1,5 million people live in Sahara, most of these in Mauritania, Morocco and Algeria. Dominant groups of people are Sahrawis, Tuareg and Negroids. The largest city is Nouakchott, Mauritania's capital. Other important cities are Tamanrasset, Algeria and Ghat, Libya.
What makes the Sahara a desert?
The Sahara is one of the hottest places on Earth. Even though temperatures there may rise to 136 F (57.7 C), its dryness, not heat, that makes a place like the Sahara a desert. The frozen continent of Antarctica is so dry that some scientists consider it a desert, too.
As the world’s largest desert, the Sahara receives less than three inches (7.6 cm) of rain a year. Even in its wettest areas, rain may arrive twice in one week, then not return for years.
Wind has name
Many of the Sahara’s winds have names from ancient times:
Haboob is the Arabic name for a wild, sand-laden wind.
Khamsin, also Arabic, means “50 days.” This wind sweeps across the desert from March through May, filling the air with sand.
The name of the desert wind harmattan comes from a word in the West African language Twi that means “to tear your breath apart.”
Sahara is more than sand dunes
Sand dunes make up only about 15 percent of the Sahara, but the desert is so huge (about three and a half million square miles or 5.63 million sq km) that even a single dune may be enormous. The sand dune known as the Libyan Erg is as big as France.
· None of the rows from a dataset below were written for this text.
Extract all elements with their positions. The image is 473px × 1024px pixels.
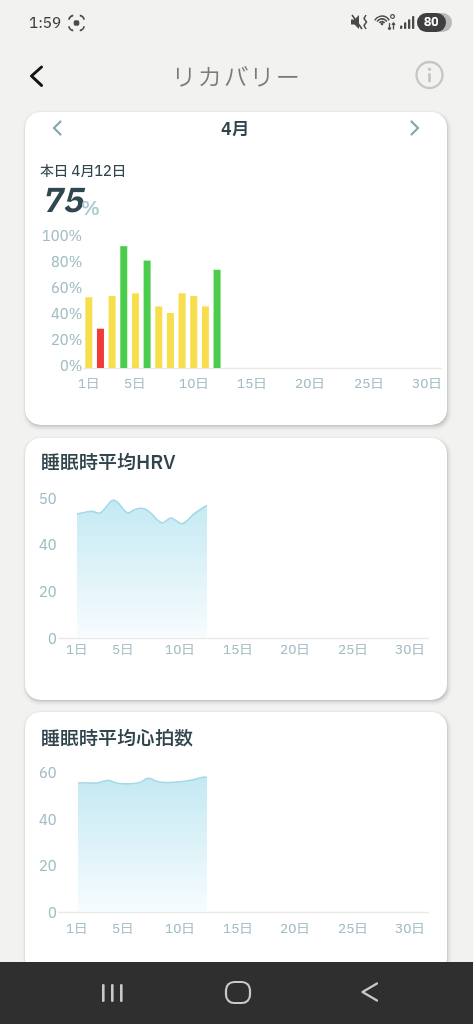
staticText: 30日 xyxy=(395,640,425,658)
staticText: 5日 xyxy=(124,374,146,392)
button[interactable] xyxy=(208,968,268,1018)
staticText: 睡眠時平均HRV xyxy=(41,449,176,472)
staticText: 0 xyxy=(48,903,57,923)
button[interactable] xyxy=(340,968,400,1018)
staticText: 30日 xyxy=(395,919,425,937)
staticText: 40 xyxy=(39,535,57,555)
staticText: 15日 xyxy=(223,640,253,658)
staticText: 10日 xyxy=(179,374,209,392)
button[interactable] xyxy=(412,58,448,94)
button[interactable] xyxy=(82,968,142,1018)
staticText: 1日 xyxy=(78,374,100,392)
staticText: 20% xyxy=(51,330,83,350)
staticText: 5日 xyxy=(112,919,134,937)
staticText: % xyxy=(81,195,100,219)
staticText: 1日 xyxy=(66,640,88,658)
staticText: 30日 xyxy=(412,374,442,392)
staticText: 睡眠時平均心拍数 xyxy=(41,725,194,748)
staticText: 80% xyxy=(51,252,83,272)
staticText: 60% xyxy=(51,278,83,298)
staticText: 0 xyxy=(48,629,57,649)
staticText: 25日 xyxy=(338,919,368,937)
staticText: 10日 xyxy=(165,919,195,937)
staticText: 20 xyxy=(39,856,57,876)
staticText: 100% xyxy=(42,226,83,246)
button[interactable] xyxy=(42,113,72,143)
staticText: 20日 xyxy=(280,640,310,658)
staticText: 1日 xyxy=(66,919,88,937)
button[interactable] xyxy=(16,58,52,94)
staticText: 40% xyxy=(51,304,83,324)
staticText: 5日 xyxy=(112,640,134,658)
staticText: 15日 xyxy=(223,919,253,937)
staticText: 1:59 xyxy=(29,13,62,31)
staticText: 80 xyxy=(424,14,439,31)
staticText: 50 xyxy=(39,489,57,509)
staticText: リカバリー xyxy=(172,61,302,91)
staticText: 20日 xyxy=(295,374,325,392)
staticText: 10日 xyxy=(165,640,195,658)
staticText: 40 xyxy=(39,810,57,830)
staticText: 20日 xyxy=(280,919,310,937)
staticText: 15日 xyxy=(237,374,267,392)
staticText: 20 xyxy=(39,582,57,602)
staticText: 4月 xyxy=(221,117,249,139)
staticText: 0% xyxy=(60,356,83,376)
staticText: 60 xyxy=(39,763,57,783)
staticText: 25日 xyxy=(354,374,384,392)
staticText: 25日 xyxy=(338,640,368,658)
staticText: 本日 4月12日 xyxy=(40,161,126,181)
button[interactable] xyxy=(400,113,430,143)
About 70 percent of the Sahara consists of rocky plains covered with stones and gravel. Shale and limestone plateaus or mountain ranges make up the rest.
Just to remember....
Only 200,000 km? of Sahara are fertile oases, where dates, corn and fruits are grown. The spread of Sahara is part of a process starting at least 8,000 years ago, when this region was still fertile. The few fertile regions today are fed by underground rivers and underground basins. Oases are in almost all cases depressions (areas under sea level) where water pops up from underground.